### Extracted data entries
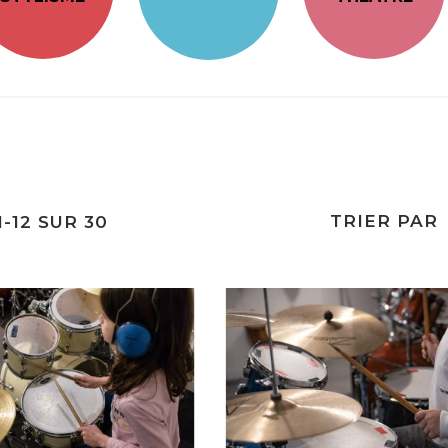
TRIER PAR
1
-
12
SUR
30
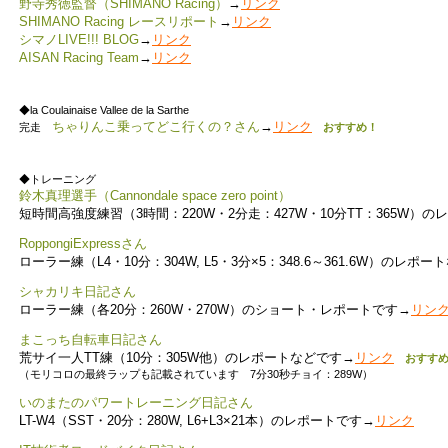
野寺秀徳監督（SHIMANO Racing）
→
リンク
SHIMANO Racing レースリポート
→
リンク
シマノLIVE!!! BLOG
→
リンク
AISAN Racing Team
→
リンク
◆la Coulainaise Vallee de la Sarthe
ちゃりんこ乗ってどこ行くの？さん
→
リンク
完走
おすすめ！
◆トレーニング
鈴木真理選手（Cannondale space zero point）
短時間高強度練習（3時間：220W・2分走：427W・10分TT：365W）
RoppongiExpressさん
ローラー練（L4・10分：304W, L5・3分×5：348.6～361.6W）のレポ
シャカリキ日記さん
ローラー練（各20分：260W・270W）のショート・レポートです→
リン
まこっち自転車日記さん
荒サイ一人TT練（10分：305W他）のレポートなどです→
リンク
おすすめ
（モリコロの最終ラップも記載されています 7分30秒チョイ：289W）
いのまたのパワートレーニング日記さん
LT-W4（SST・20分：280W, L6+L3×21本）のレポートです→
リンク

...

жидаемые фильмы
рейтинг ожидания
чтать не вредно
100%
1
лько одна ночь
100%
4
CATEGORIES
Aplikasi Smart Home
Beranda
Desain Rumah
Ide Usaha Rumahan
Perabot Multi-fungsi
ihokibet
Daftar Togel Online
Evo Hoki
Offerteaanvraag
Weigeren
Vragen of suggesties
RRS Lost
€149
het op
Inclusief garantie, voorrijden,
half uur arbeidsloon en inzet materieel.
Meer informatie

---

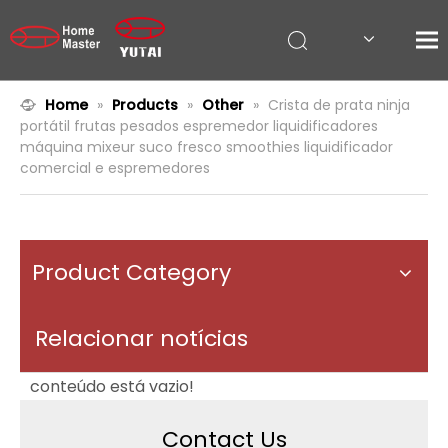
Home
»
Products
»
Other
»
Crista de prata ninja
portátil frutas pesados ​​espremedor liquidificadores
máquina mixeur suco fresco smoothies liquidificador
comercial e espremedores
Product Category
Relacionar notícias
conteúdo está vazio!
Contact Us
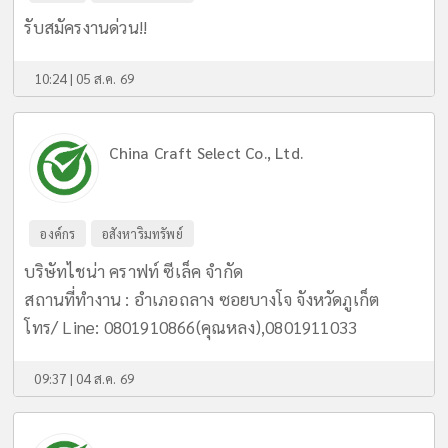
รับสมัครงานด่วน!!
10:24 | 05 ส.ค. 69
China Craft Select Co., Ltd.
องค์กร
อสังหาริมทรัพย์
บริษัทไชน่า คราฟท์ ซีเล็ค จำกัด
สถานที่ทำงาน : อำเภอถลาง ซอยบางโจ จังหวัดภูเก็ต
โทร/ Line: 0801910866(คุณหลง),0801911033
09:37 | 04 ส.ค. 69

### INSTRUCTIONS FOR THE TASK
Give only the number of lines in the data that hold the word "Racing".

### OUTPUT
3